Charter Hall Retail REIT will focus on increasing its portfolio with larger-scale, food-anchored neighbourhood shopping centres after posting a 4 per cent rise in sales growth for the September quarter.
This was boosted by the improved performance of its two major tenants, Woolworths and Coles, with additional revenue coming from its Aldi stores. The trust said there was a focus on increasing the number of Aldi supermarkets in the portfolio.
Overall, for stores paying turnover rent, growth was 4 per cent of anchor tenant moving annual turnover (MAT) and 2.7 per cent for all stores. Occupancy remained stable at 98 per cent with specialty sales growth consistent with the previous period
As part of its asset renewal program, the trust has appointed Colliers International and Stonebridge Property Group to market the Gordon Centre, in Sydney, including the Gordon Village and adjoining assets, for sale.
Charter Hall Retail fund manager Scott Dundas said the decision to appoint agents follows “unsolicited inquiries to purchase the centre that indicated a realisable value significantly in excess of current book value reflecting the redevelopment potential of the site”. It has a book value ($119.2 million at 6.00 cap rate) and was bought by the trust in December 2010 for $67 million.
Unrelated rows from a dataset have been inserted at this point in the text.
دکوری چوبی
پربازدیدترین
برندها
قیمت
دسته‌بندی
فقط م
“The potential future sale of this asset is in addition to assets already identified for sale as part of the 2017 financial-year results. Existing 2018 guidance does not include the financial impact of the sale of this centre,” Mr Dundas said.
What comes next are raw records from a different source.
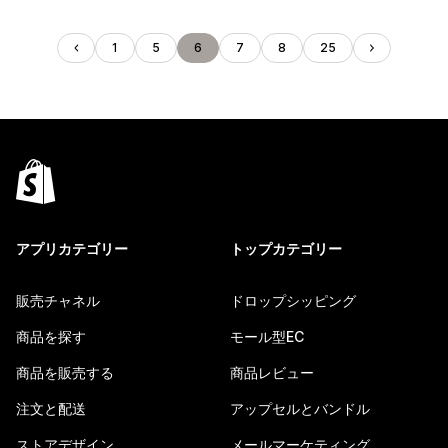
1
5
6
7
8
25
アプリカテゴリー
トップカテゴリー
販売チャネル
ドロップシッピング
商品を探す
モール型EC
商品を販売する
商品レビュー
注文と配送
アップセルとバンドル
ストアデザイン
メールマーケティング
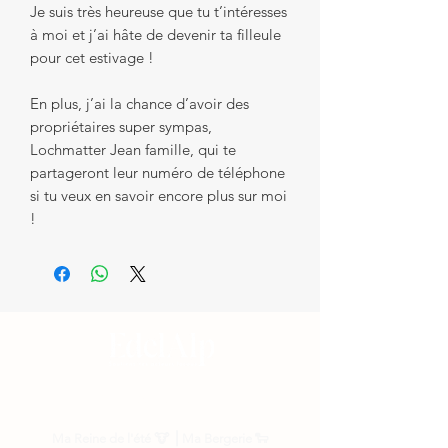
Je suis très heureuse que tu t’intéresses
à moi et j’ai hâte de devenir ta filleule
pour cet estivage !
En plus, j’ai la chance d’avoir des
propriétaires super sympas,
Lochmatter Jean famille, qui te
partageront leur numéro de téléphone
si tu veux en savoir encore plus sur moi
!
Nos parrainages
Ma Reine de l'été
🐮 ⎟
Ma Bergerie
🐑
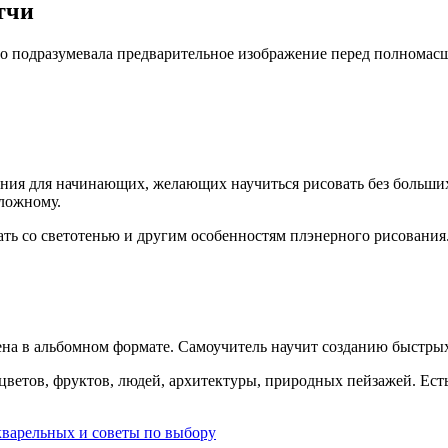
тчи
ьно подразумевала предварительное изображение перед полнома
ния для начинающих, желающих научиться рисовать без больших
сложному.
ать со светотенью и другим особенностям плэнерного рисования
ена в альбомном формате. Самоучитель научит созданию быстры
ветов, фруктов, людей, архитектуры, природных пейзажей. Ест
кварельных и советы по выбору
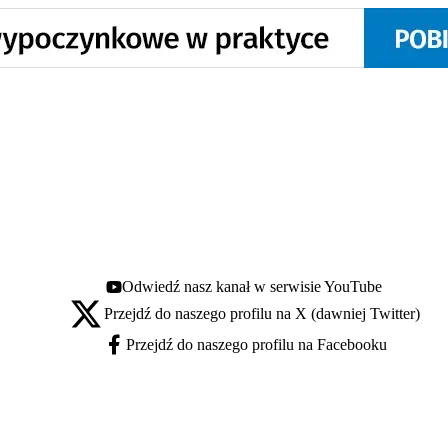
Odwiedź nasz kanał w serwisie YouTube
Youtube - otwiera się w nowej karcie
Przejdź do naszego profilu na X (dawniej Twitter)
X - otwiera się w nowej karcie
Przejdź do naszego profilu na Facebooku
Facebook - otwiera się w nowej karcie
“In the event that the asset is sold, proceeds of the sale will be directed towards repaying debt and ongoing capital management activities, including the further buyback of Charter Hall Retail REIT securities.”
The trust is also contracted to divest its Moranbah centre in Queensland for $25 million with a December settlement. It also sold a standalone Woolworths in Kerang, Victoria, for $15.7 million, compared with the book value of $14.55 million on a 6 per cent yield. These divestments were factored into the 2018 earnings guidance.
Mr Dundas, who stepped down from his role on Tuesday, said the trust would continue to transition the portfolio from non-core assets into larger centres where it could add value through active management.
“We are also reducing the trust’s exposure to free-standing and smaller neighbourhood assets with lower growth profiles.”
Mr Dundas has been replaced by Greg Chubb, the group executive retail at Charter Hall.
Brokers said Charter Hall Retail remains a relatively defensive proposition with most income underpinned by strong covenants to largely non-discretionary retailers Woolworths and Coles.
The REIT has also continued its capital management strategy to “optimise shareholder returns”, buying back $5 million of units at $3.94 per unit during the quarter.
But the brokers at CLSA said there were “limited catalysts for Charter Hall Retail REIT to rerate as its high gearing of 36.2 per cent at June 3 30, 2017, limits its ability to meaningfully increase its buyback”.
“However, a sale of Gordon Centre may be a potential trigger but would take time to execute,” the CLSA brokers said.